• **EXERCISE INSTRUCTIONS**: Word for word, restate each of the entries below, and drop every picture.

_ _ _ _ _ _ _

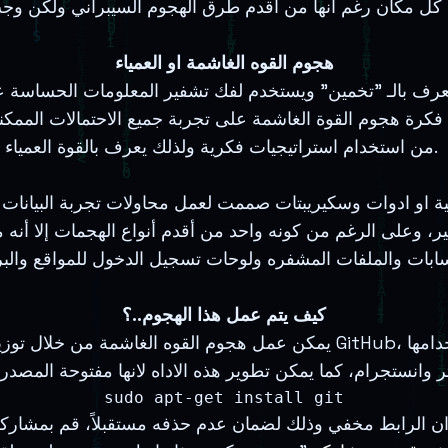
هجوم القوه الغاشمة او العمياء
ايعرف بالـ "تخمين" ويستخدم لفك تشفير المعلومات الحساسة 
كرة هجوم القوة الغاشمة على تجربة جميع الاحتمالات الممكنة ل
من استخدام استراتيجيات فكرية ولذلك يعرف بالقوة العمياء.
 او ادوات وسكيريبتات صممت لعمل محاولات تجربة البيانات ال
، وعلى الرغم من كونه واحد من أقدم أنواع الهجمات إلا أنه ما
كيف يتم عمل هذا الهجوم..؟
يمكن عمل هجوم القوه الغاشمة من خلال توزيعات لينكس عبر العديد من الادوا
sudo apt-get install git
لم ان الرابط مخفي وذلك لضمان عدم حذفه مستقبلاً، قم بمشاركة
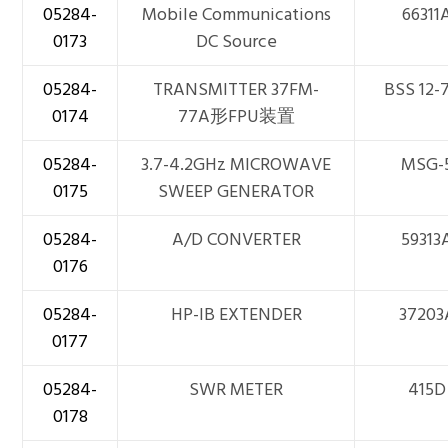
05284-
Mobile Communications
66311
0173
DC Source
05284-
TRANSMITTER 37FM-
BSS 12-7
0174
77A形FPU装置
05284-
3.7-4.2GHz MICROWAVE
MSG-
0175
SWEEP GENERATOR
05284-
A/D CONVERTER
59313
0176
05284-
HP-IB EXTENDER
37203
0177
05284-
SWR METER
415D
0178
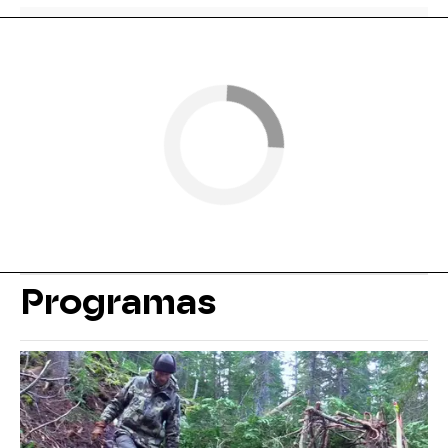
Programas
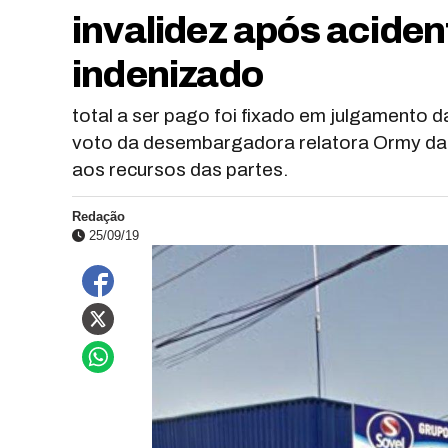
invalidez após aciden
indenizado
total a ser pago foi fixado em julgamento
voto da desembargadora relatora Ormy da 
aos recursos das partes.
Redação
25/09/19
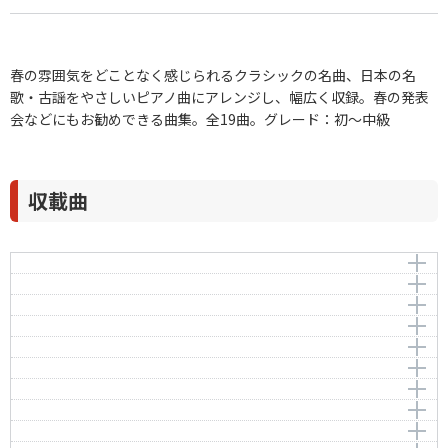
春の雰囲気をどことなく感じられるクラシックの名曲、日本の名
歌・古謡をやさしいピアノ曲にアレンジし、幅広く収録。春の発表
会などにもお勧めできる曲集。全19曲。グレード：初～中級
収載曲
さくらさくら
蛍の光
作曲者：
-
威風堂々第１番
Auld Land Syne
Traditional
花
編曲者：
作曲者：
壺井一歩
エルガー，エドワード
作曲者：
-
春に寄す
Hana (Sumida River)
Elgar，Edward
Traditional
乾杯の歌（椿姫より）
Lyriske smastykker No.3 To the Spring Op.43-6
編曲者：
壺井一歩
編曲者：
作曲者：
壺井一歩
瀧 廉太郎
ヴァイオリンソナタ第5番「春」第1楽章
<La Traviata> “Brindisi”
Taki，Rentarou
作曲者：
グリーグ，エドヴァルド
春（17の歌曲より第2曲）
Sonata 5 F-major (Spring Sonata) Op.24
Grieg，Edvard
編曲者：
作曲者：
壺井一歩
ヴェルディ，ジュゼッペ
すみれ
Wiosna (Printemps) Op.74-2/BI 117 [Posth.]
Verdi，Giuseppe
編曲者：
作曲者：
壺井一歩
ベートーヴェン，ルートヴィヒ・ヴァン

_ _ _ _ _ _ _

• **COMPLETED TASK**:
هجوم القوه الغاشمة او العمياء
ايعرف بالـ "تخمين" ويستخدم لفك تشفير المعلومات الحساسة 
كرة هجوم القوة الغاشمة على تجربة جميع الاحتمالات الممكنة ل
من استخدام استراتيجيات فكرية ولذلك يعرف بالقوة العمياء.
 او ادوات وسكيريبتات صممت لعمل محاولات تجربة البيانات ال
، وعلى الرغم من كونه واحد من أقدم أنواع الهجمات إلا أنه ما
كيف يتم عمل هذا الهجوم..؟
يمكن عمل هجوم القوه الغاشمة من خلال توزيعات لينكس عبر العديد من الادوا
sudo apt-get install git
لم ان الرابط مخفي وذلك لضمان عدم حذفه مستقبلاً، قم بمشاركة
05284-
Mobile Communications
66311
0173
DC Source
05284-
TRANSMITTER 37FM-
BSS 12-7
0174
77A形FPU装置
05284-
3.7-4.2GHz MICROWAVE
MSG-
0175
SWEEP GENERATOR
05284-
A/D CONVERTER
59313
0176
05284-
HP-IB EXTENDER
37203
0177
05284-
SWR METER
415D
0178
Programas
invalidez após aciden
indenizado
total a ser pago foi fixado em julgamento
voto da desembargadora relatora Ormy da 
aos recursos das partes.
Redação
25/09/19
春の雰囲気をどことなく感じられるクラシックの名曲、日本の名
歌・古謡をやさしいピアノ曲にアレンジし、幅広く収録。春の発表
会などにもお勧めできる曲集。全19曲。グレード：初～中級
収載曲
さくらさくら
蛍の光
作曲者：
-
威風堂々第１番
Auld Land Syne
Traditional
花
編曲者：
作曲者：
壺井一歩
エルガー，エドワード
作曲者：
-
春に寄す
Hana (Sumida River)
Elgar，Edward
Traditional
乾杯の歌（椿姫より）
Lyriske smastykker No.3 To the Spring Op.43-6
編曲者：
壺井一歩
編曲者：
作曲者：
壺井一歩
瀧 廉太郎
ヴァイオリンソナタ第5番「春」第1楽章
<La Traviata> “Brindisi”
Taki，Rentarou
作曲者：
グリーグ，エドヴァルド
春（17の歌曲より第2曲）
Sonata 5 F-major (Spring Sonata) Op.24
Grieg，Edvard
編曲者：
作曲者：
壺井一歩
ヴェルディ，ジュゼッペ
すみれ
Wiosna (Printemps) Op.74-2/BI 117 [Posth.]
Verdi，Giuseppe
編曲者：
作曲者：
壺井一歩
ベートーヴェン，ルートヴィヒ・ヴァン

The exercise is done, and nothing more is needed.